Examined by Dejerine, January 2, 1915, he was found to be a tall, stalwart man with right leg contractured in extension, foot in equinovarus, heel raised. He walked, dragging the leg, which trembled; the trembling then extended to the rest of the body. In dorsal decubitus, the leg lay in adduction and internal rotation. He could lift the leg only 5 cm. above the bed, could only slightly flex leg on thigh, and could not at all flex thigh on hip. The leg could not be bent at all if he was requested to hold it stiff. Ankle joint movements were impossible from contracture. The equinovarus was in contracture which could not be corrected. Right hip movements were limited and painful. Muscular atrophy absent.

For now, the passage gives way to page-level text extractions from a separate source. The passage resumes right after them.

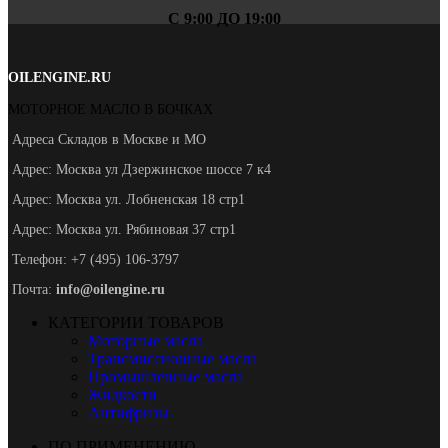
С 9:00 ДО 19:00
OILENGINE.RU
МОТОРНОЕ МАСЛО В БОЧКАХ
Адреса Складов в Москве и МО
Адрес: Москва ул Дзержинское шоссе 7 к4
Адрес: Москва ул. Лобненская 18 стр1
Адрес: Москва ул. Рябиновая 37 стр1
Телефон: +7 (495) 106-3797
Почта:
info@oilengine.ru
КАТЕГОРИИ ТОВАРОВ
Моторные масла
Трансмиссионные масла
Промышленные масла
Жидкости
Антифризы
ПО ПРИМЕНЕНИЮ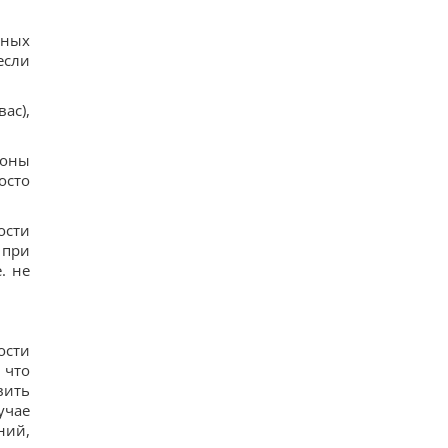
дных
если
ас),
роны
осто
ости
 при
. не
ости
 что
вить
учае
ний,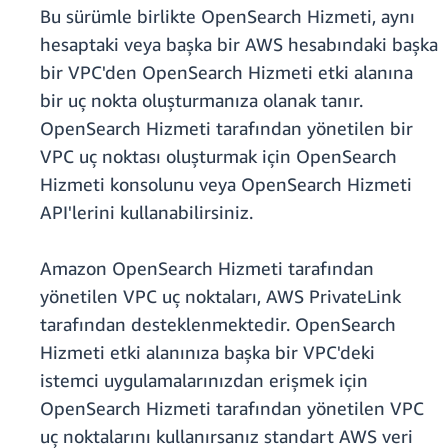
Bu sürümle birlikte OpenSearch Hizmeti, aynı
hesaptaki veya başka bir AWS hesabındaki başka
bir VPC'den OpenSearch Hizmeti etki alanına
bir uç nokta oluşturmanıza olanak tanır.
OpenSearch Hizmeti tarafından yönetilen bir
VPC uç noktası oluşturmak için OpenSearch
Hizmeti konsolunu veya OpenSearch Hizmeti
API'lerini kullanabilirsiniz.
Amazon OpenSearch Hizmeti tarafından
yönetilen VPC uç noktaları, AWS PrivateLink
tarafından desteklenmektedir. OpenSearch
Hizmeti etki alanınıza başka bir VPC'deki
istemci uygulamalarınızdan erişmek için
OpenSearch Hizmeti tarafından yönetilen VPC
uç noktalarını kullanırsanız standart AWS veri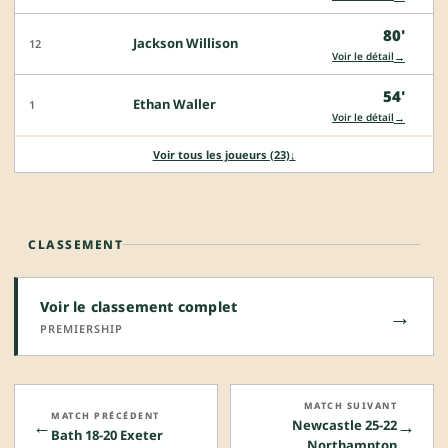
80'
Jackson Willison
12
→
Voir le détail
54'
Ethan Waller
1
→
Voir le détail
Voir tous les joueurs (23)
↓
CLASSEMENT
Voir le classement complet
→
PREMIERSHIP
MATCH SUIVANT
MATCH PRÉCÉDENT
←
→
Newcastle 25-22
Bath 18-20 Exeter
Northampton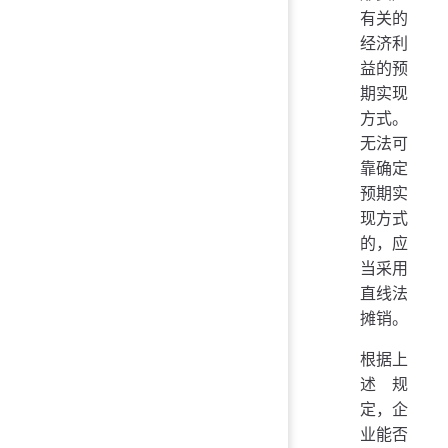
有关的
经济利
益的预
期实现
方式。
无法可
靠确定
预期实
现方式
的，应
当采用
直线法
摊销。
根据上
述规
定，企
业能否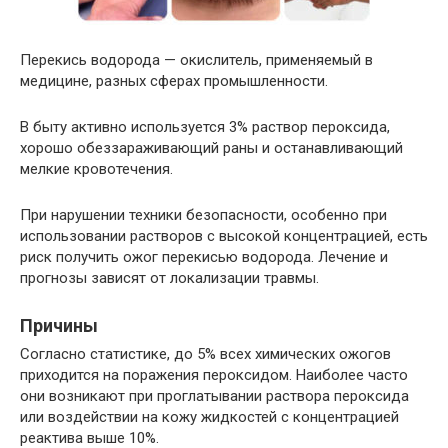
Перекись водорода — окислитель, применяемый в
медицине, разных сферах промышленности.
В быту активно используется 3% раствор пероксида,
хорошо обеззараживающий раны и останавливающий
мелкие кровотечения.
При нарушении техники безопасности, особенно при
использовании растворов с высокой концентрацией, есть
риск получить ожог перекисью водорода. Лечение и
прогнозы зависят от локализации травмы.
Причины
Согласно статистике, до 5% всех химических ожогов
приходится на поражения пероксидом. Наиболее часто
они возникают при проглатывании раствора пероксида
или воздействии на кожу жидкостей с концентрацией
реактива выше 10%.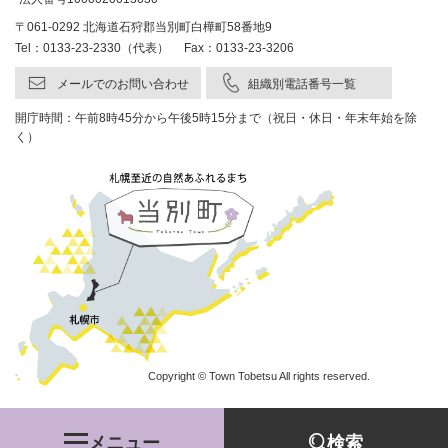
〒061-0292 北海道石狩郡当別町白樺町58番地9
Tel：0133-23-2330（代表） Fax：0133-23-3206
メールでのお問い合わせ
組織別電話番号一覧
開庁時間：午前8時45分から午後5時15分まで（祝日・休日・年末年始を除
く）
Copyright © Town Tobetsu All rights reserved.
メニュー
検索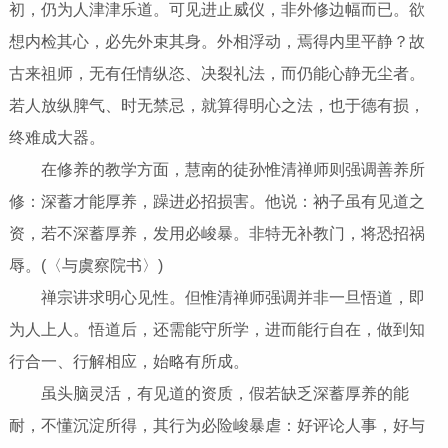
初，仍为人津津乐道。可见进止威仪，非外修边幅而已。欲
想内检其心，必先外束其身。外相浮动，焉得内里平静？故
古来祖师，无有任情纵恣、决裂礼法，而仍能心静无尘者。
若人放纵脾气、时无禁忌，就算得明心之法，也于德有损，
终难成大器。
在修养的教学方面，慧南的徒孙惟清禅师则强调善养所
修：深蓄才能厚养，躁进必招损害。他说：衲子虽有见道之
资，若不深蓄厚养，发用必峻暴。非特无补教门，将恐招祸
辱。(〈与虞察院书〉)
禅宗讲求明心见性。但惟清禅师强调并非一旦悟道，即
为人上人。悟道后，还需能守所学，进而能行自在，做到知
行合一、行解相应，始略有所成。
虽头脑灵活，有见道的资质，假若缺乏深蓄厚养的能
耐，不懂沉淀所得，其行为必险峻暴虐：好评论人事，好与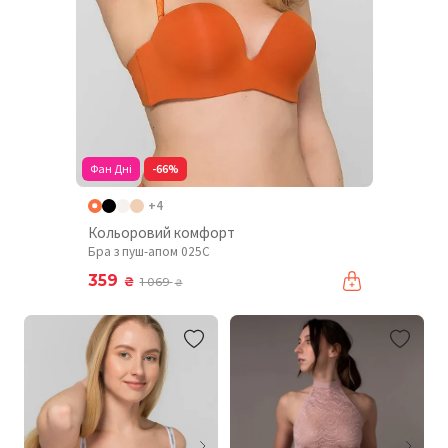
Фан Дні
-66%
+4
Кольоровий комфорт
Бра з пуш-апом 025C
359
₴
1 069
₴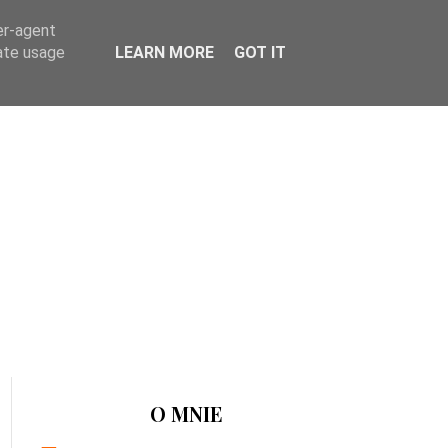
er-agent
rate usage
LEARN MORE
GOT IT
O MNIE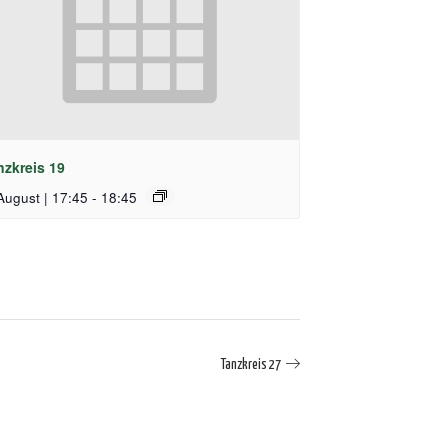
nzkreis 19
August | 17:45
-
18:45
Tanzkreis 27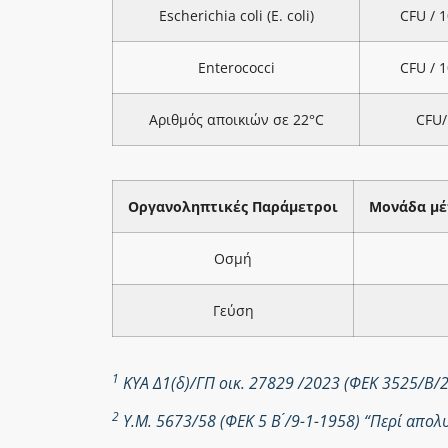
Escherichia coli (E. coli)
CFU / 
Enterococci
CFU / 
Αριθμός αποικιών σε 22°C
CFU/
Οργανοληπτικές Παράμετροι
Μονάδα μέ
Οσμή
Γεύση
1
ΚΥΑ Δ1(δ)/ΓΠ οικ. 27829 /2023 (ΦΕΚ 3525/Β/
2
Υ.Μ. 5673/58 (ΦΕΚ 5 Β ́/9-1-1958) “Περί απ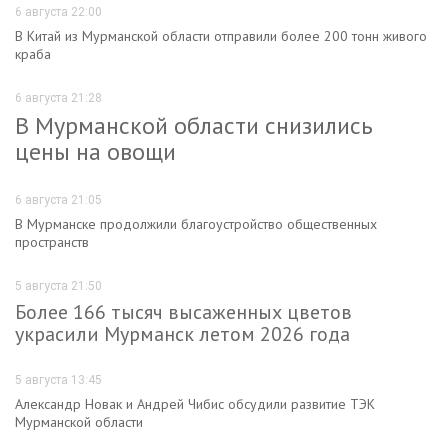
6 августа 22:00
В Китай из Мурманской области отправили более 200 тонн живого
краба
6 августа 21:28
В Мурманской области снизились
цены на овощи
6 августа 21:05
В Мурманске продолжили благоустройство общественных
пространств
5 августа 21:50
Более 166 тысяч высаженных цветов
украсили Мурманск летом 2026 года
5 августа 13:45
Александр Новак и Андрей Чибис обсудили развитие ТЭК
Мурманской области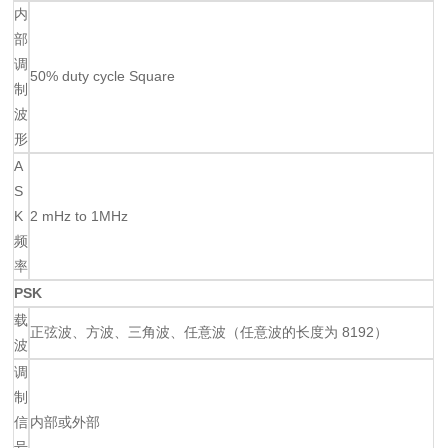
内
部
调
50% duty cycle Square
制
波
形
A
S
K
2 mHz to 1MHz
频
率
PSK
载
正弦波、方波、三角波、任意波（任意波的长度为 8192）
波
调
制
信
内部或外部
号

Whereas on the left side plantar stimulation produced not only the normal flexor reflex but also the classical defense movements of flexion of leg on thigh and thigh on hip,--on the right side neither a needle nor a match, nor any other form of stimulation of the sole, produced any kind of reaction on the part of the toes, the fascia lata, or any leg muscles. Tested every day for some weeks, the result was always the same. The cremasteric reflex was weak on the affected side. Abolition of the plantar reflex and of the defense movements on the right side was associated with an anesthesia and a hypesthesia of the right side of the body, involving complete anesthesia below the knee and hypesthesia of superficial and deep sensation above the knee. The buccal and lingual mucous membranes were also hypesthetic. The bony sensibility was lost in the foot and lower leg, and was diminished in all of the bones of the right side of the body. There was no contraction of the visual fields. The right corneal reflex was diminished. There were no other sensory defects.

The man was also aphonic, being unable to utter a word or a sound except a jerky whistling sound like the letting off of steam. He was able to write out his history intelligently. He was very emotional, wept, and trembled all over when talking of wife and children. The spinal puncture fluid was in all respects normal. A laryngoscopic examination showed that the vocal cords were functioning normally. The long _a_ could be pronounced distinctly, at the expense of great effort so that the larynx would finally be blocked. The laryngeal reflex was abolished. The laryngeal mucosa could be touched with a probe without producing the slightest pain or coughing reflex. By way of treatment, this case of hysterotraumatism was given isolation and psychotherapy for two months without effect. But about the middle of March he began to get better, the symptoms rapidly faded, cure was effected at the end of March, and the man was evacuated to his dépôt.

_Re_ reflexes and contracture, see the views of Babinski reproduced under Case 385 of Paulian.

Shell-shock: Tic VERSUS spasm.

=Case 413.= (MEIGE, July, 1916.)

A soldier was bowled over in a trench by a big shell that burst nearby. He lost consciousness and was carried to the ambulance. But he came to, and was so absolutely well with a few hours’ rest that he took part in a lively attack shortly thereafter and got a wound in the left arm, affecting slightly the ulnar nerve. He was sent to the Salpêtrière for this ulnar nerve affection, when certain movements of his scalp were incidentally noted.